XML can so easily be abused…

I am getting really tired of seeing web services (or RSS feeds, or .NET methods, or anything else) with large blocks of complex, structured data that is exposed as "String".

You call the web service, you get back this big string, which you then load into an XMLDocument and off you go (or XPath Navigator, etc...) ... but if they had just defined the real structure in the first place, I wouldn't have to do anything... I'd have a nice "weather" structure or "employee" object inside an "employees" collection... now, I can certainly massage/convert/deserialize their XML (well, I know it is XML, their wsdl says "String") into a nice object collection, but why should I have to!?! They went to all of the work to produce formatted, structured XML output, why type it is as String?

Ach, maybe I'm missing something here, but I'm starting to get grumpy. I remember trying to show off an easy web service connection when I was at a booth at a convention so I randomly picked a web service listed on xmethods.com, and I picked the wrong one... now, don't get me wrong... it worked fine, but I had to parse XML to get the temperature which made my simple demo a little more complicated than I wanted!

What I wanted was;

Dim myTemp as GlobalWeather.TemperatureResponse = GlobalWeather.GetTemperature("Redmond","United States")


(note, don't try that, it won't work... I'm just dreaming...)

There are plenty of web services (on xmethods and elsewhere) that work the right way (in my mind at least), but I keep running into ones that don't.... or .NET assemblies that accept a String as a parameter, that is actually a String containing an XML document... instead of a properly defined structure... even though the XML you pass in has to conform to a very exact specification... why would anyone do that?
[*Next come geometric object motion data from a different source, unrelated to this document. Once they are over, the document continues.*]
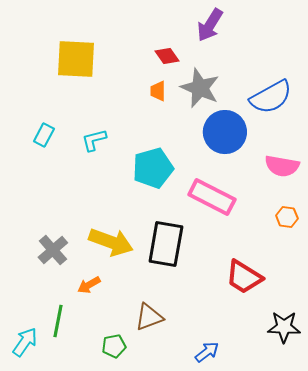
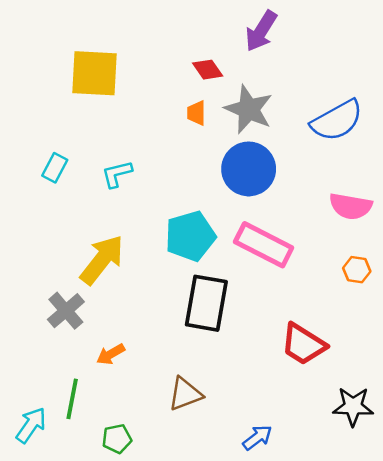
blue circle: (225, 132) -> (249, 169), moved
cyan pentagon: (153, 168) -> (190, 236), moved
yellow arrow: (111, 242) -> (102, 260), moved, turned -72
green pentagon: (114, 346) -> (117, 439), moved

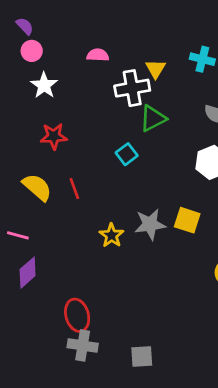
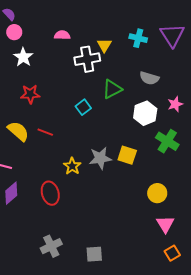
green triangle: (153, 118) -> (112, 89), moved
red line: (74, 189) -> (45, 132), turned -49
red ellipse: (77, 315) -> (50, 193), moved
gray cross: (83, 345) -> (51, 246), turned -35

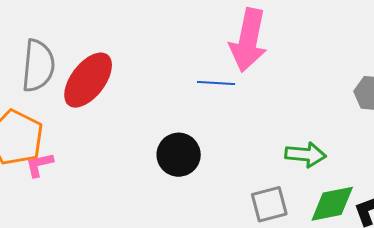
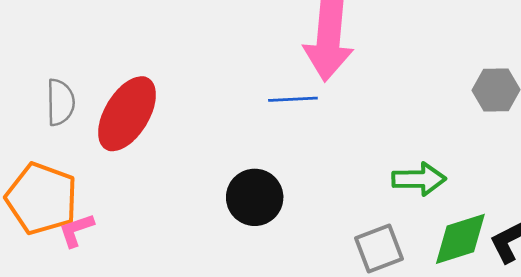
gray semicircle: (38, 66) -> (60, 102), size x0.7

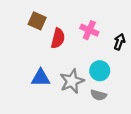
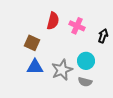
brown square: (37, 21) -> (32, 43), moved
red semicircle: (58, 38) -> (53, 21), moved

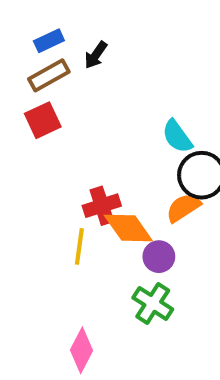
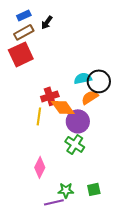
red square: (43, 120) -> (21, 54), size x1.4
cyan semicircle: (177, 136) -> (83, 78), moved, turned 114
purple circle: (159, 257) -> (78, 121), size x1.5

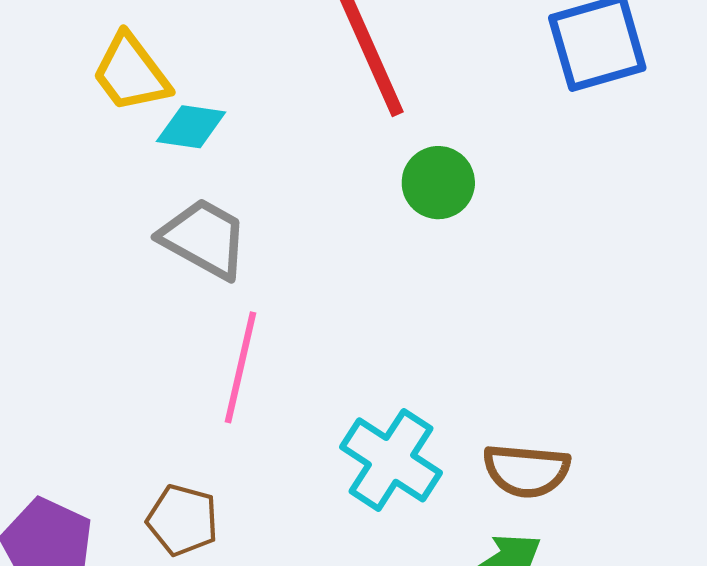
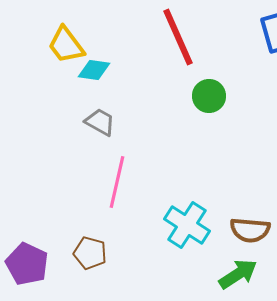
gray trapezoid: (204, 238) -> (100, 122), size x0.7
Well some people tell me it is for flexibility, but I doubt it often works out for them.

Tonight I started thinking of adding weather information to my music system (hey, it might seem odd, but it is up on the TV screen... might as well show some useful info) but I didn't want to scrape some web site, possibly breaking their terms of use and/or annoying them, so I went looking for a weather site that offered a feed or a web service and I found www.rssweather.com. Wow, that should just rock, right? Bugger. The weather info is dumped in as a HTML block in the body of each feed item... which probably works great in SharpReader, but why oh why couldn't they have included it in both a HTML format and as structured XML? RSS is extensible, they could have added their own namespace ... bah. Guess I'll keep looking.

Note that some web services should be string in, string out... like this cool looking RTF To HTML service I saw on xmethods...

[Listening to: Clint Eastwood - Gorillaz - Big Shiny Tunes 6 (03:45)]
Comments (5)

  1. Colt says:

    Thanks for sharing Duncan!

    I just consume the RSS from RssWeather into my local blogging site and it rocks!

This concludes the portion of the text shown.